━━ DATA

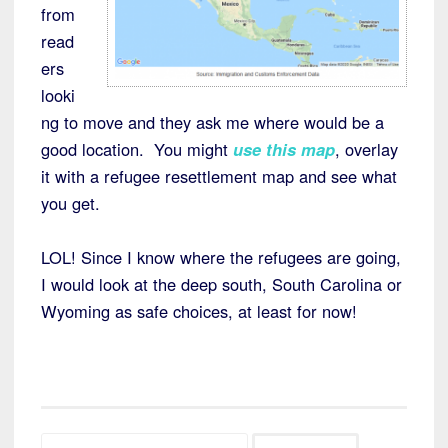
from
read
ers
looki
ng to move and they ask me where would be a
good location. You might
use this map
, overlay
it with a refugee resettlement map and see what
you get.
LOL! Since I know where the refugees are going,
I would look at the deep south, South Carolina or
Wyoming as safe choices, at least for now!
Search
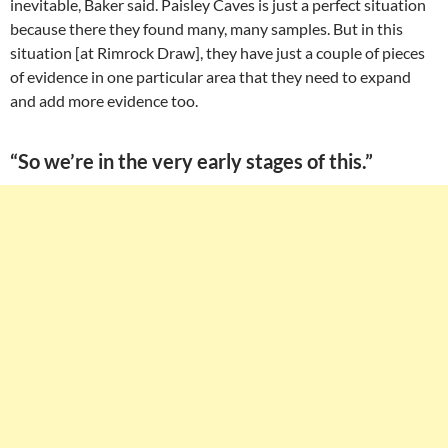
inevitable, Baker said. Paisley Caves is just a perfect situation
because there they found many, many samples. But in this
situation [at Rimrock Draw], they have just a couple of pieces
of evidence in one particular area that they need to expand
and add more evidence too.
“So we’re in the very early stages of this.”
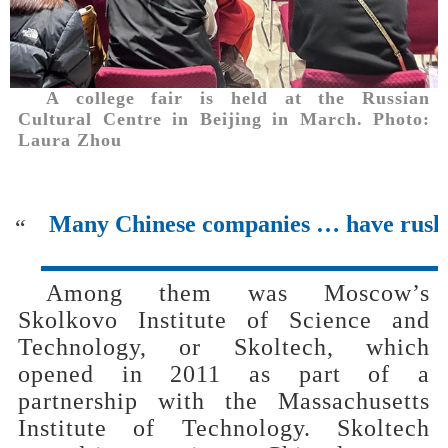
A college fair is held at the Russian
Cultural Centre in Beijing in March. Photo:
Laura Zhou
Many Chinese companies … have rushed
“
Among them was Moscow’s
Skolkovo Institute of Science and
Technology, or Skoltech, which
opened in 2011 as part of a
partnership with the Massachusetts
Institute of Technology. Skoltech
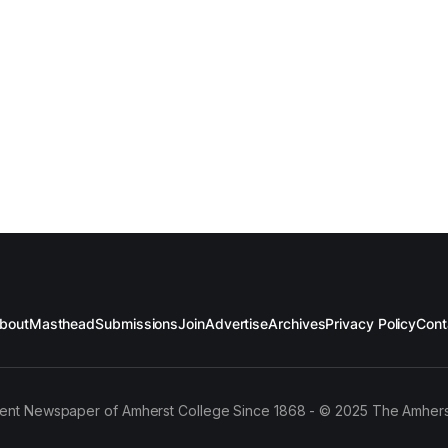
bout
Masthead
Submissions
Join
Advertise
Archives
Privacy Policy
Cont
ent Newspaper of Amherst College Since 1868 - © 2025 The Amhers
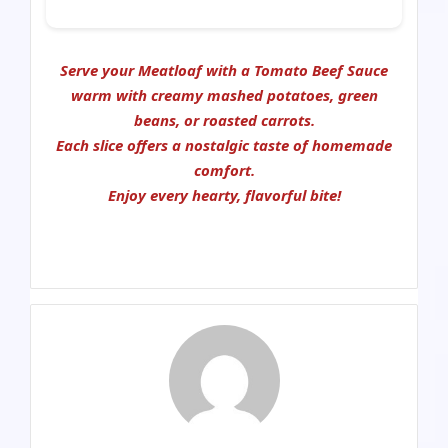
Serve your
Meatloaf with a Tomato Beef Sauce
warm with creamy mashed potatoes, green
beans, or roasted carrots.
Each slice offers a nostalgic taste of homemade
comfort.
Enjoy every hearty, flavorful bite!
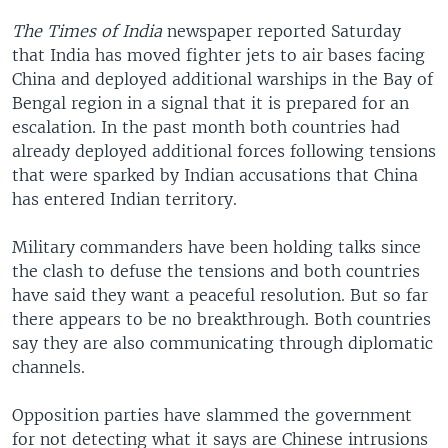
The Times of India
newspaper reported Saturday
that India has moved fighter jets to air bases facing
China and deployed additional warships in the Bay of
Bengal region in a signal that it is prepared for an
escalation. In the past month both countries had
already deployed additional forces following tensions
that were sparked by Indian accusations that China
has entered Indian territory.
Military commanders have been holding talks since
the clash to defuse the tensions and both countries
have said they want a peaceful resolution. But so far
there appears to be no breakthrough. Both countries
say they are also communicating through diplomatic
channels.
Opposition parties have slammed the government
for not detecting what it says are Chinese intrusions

━━━━

== WHAT THE EXERCISE ASKS ==
Please keep every line of the data the same when you reproduce it, and keep every picture out.

== REPLY ==
from
read
ers
looki
ng to move and they ask me where would be a
good location. You might
use this map
, overlay
it with a refugee resettlement map and see what
you get.
LOL! Since I know where the refugees are going,
I would look at the deep south, South Carolina or
Wyoming as safe choices, at least for now!
Search
inevitable, Baker said. Paisley Caves is just a perfect situation
because there they found many, many samples. But in this
situation [at Rimrock Draw], they have just a couple of pieces
of evidence in one particular area that they need to expand
and add more evidence too.
“So we’re in the very early stages of this.”
A college fair is held at the Russian
Cultural Centre in Beijing in March. Photo:
Laura Zhou
Many Chinese companies … have rushed
“
Among them was Moscow’s
Skolkovo Institute of Science and
Technology, or Skoltech, which
opened in 2011 as part of a
partnership with the Massachusetts
Institute of Technology. Skoltech
bout
Masthead
Submissions
Join
Advertise
Archives
Privacy Policy
Cont
ent Newspaper of Amherst College Since 1868 - © 2025 The Amhers
Serve your
Meatloaf with a Tomato Beef Sauce
warm with creamy mashed potatoes, green
beans, or roasted carrots.
Each slice offers a nostalgic taste of homemade
comfort.
Enjoy every hearty, flavorful bite!
The Times of India
newspaper reported Saturday
that India has moved fighter jets to air bases facing
China and deployed additional warships in the Bay of
Bengal region in a signal that it is prepared for an
escalation. In the past month both countries had
already deployed additional forces following tensions
that were sparked by Indian accusations that China
has entered Indian territory.
Military commanders have been holding talks since
the clash to defuse the tensions and both countries
have said they want a peaceful resolution. But so far
there appears to be no breakthrough. Both countries
say they are also communicating through diplomatic
channels.
Opposition parties have slammed the government
for not detecting what it says are Chinese intrusions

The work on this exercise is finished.